[Data excerpts]
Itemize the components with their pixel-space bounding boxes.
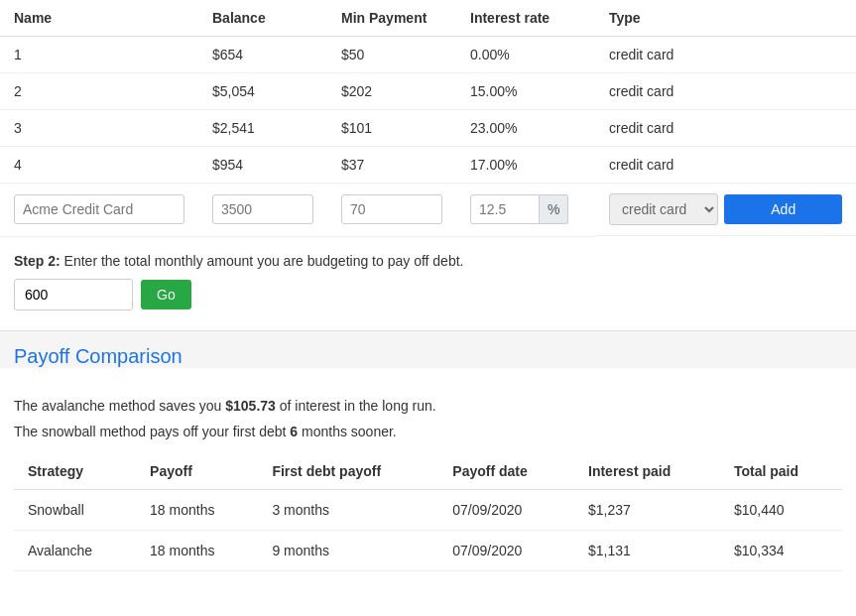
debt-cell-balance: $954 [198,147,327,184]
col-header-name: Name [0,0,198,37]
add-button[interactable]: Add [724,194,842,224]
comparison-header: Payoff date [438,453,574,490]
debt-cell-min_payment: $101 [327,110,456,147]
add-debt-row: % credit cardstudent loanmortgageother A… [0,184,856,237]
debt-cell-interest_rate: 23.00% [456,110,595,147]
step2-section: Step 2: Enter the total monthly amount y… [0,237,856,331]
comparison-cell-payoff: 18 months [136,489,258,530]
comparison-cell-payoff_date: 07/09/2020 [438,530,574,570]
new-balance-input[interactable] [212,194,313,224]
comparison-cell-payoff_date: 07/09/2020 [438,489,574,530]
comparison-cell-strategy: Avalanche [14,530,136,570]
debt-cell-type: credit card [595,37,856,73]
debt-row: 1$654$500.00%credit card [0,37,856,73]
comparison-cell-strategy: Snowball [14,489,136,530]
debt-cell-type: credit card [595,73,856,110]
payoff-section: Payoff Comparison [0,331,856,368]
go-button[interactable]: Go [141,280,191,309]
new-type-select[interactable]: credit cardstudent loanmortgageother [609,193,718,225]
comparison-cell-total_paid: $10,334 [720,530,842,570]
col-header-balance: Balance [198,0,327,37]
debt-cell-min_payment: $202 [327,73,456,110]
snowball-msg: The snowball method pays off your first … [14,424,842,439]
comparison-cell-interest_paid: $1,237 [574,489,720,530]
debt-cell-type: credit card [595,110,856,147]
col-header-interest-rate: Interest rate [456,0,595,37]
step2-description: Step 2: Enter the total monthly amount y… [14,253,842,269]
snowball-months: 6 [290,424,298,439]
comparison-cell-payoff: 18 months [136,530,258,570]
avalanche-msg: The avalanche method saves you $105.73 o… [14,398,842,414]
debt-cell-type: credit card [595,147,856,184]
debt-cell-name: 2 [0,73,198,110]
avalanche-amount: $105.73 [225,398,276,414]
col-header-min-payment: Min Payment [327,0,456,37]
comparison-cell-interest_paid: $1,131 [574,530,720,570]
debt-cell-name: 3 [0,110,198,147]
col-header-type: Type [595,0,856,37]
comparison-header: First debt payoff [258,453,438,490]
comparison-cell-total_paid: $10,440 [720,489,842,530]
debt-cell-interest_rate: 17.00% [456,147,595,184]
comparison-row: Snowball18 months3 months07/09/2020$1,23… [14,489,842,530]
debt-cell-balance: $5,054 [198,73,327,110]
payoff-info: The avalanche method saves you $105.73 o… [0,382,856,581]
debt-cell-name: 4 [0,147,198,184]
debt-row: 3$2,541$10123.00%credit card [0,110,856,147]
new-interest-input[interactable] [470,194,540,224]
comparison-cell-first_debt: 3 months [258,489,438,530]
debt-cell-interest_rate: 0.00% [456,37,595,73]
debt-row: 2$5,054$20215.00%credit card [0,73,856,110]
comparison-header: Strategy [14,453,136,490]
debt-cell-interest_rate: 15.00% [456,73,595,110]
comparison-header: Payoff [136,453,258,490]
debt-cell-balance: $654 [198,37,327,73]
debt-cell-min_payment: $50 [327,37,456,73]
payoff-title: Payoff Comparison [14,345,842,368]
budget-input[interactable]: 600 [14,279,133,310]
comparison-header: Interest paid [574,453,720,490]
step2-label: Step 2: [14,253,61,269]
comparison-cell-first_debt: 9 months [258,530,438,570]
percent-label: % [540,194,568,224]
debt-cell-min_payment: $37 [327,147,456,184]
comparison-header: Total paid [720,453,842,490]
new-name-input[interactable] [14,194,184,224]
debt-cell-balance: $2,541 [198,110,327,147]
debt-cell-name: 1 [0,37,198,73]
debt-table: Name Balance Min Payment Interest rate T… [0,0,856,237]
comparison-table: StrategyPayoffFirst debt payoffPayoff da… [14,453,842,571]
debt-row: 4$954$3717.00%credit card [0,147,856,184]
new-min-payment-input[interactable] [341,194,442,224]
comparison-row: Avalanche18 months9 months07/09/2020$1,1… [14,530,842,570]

--- What you are asked to do ---
In the entries above, identify every line with the word "amount". Copy those lines.

--- Answer section ---
step2-section: Step 2: Enter the total monthly amount y… [0,237,856,331]
step2-description: Step 2: Enter the total monthly amount y… [14,253,842,269]
avalanche-amount: $105.73 [225,398,276,414]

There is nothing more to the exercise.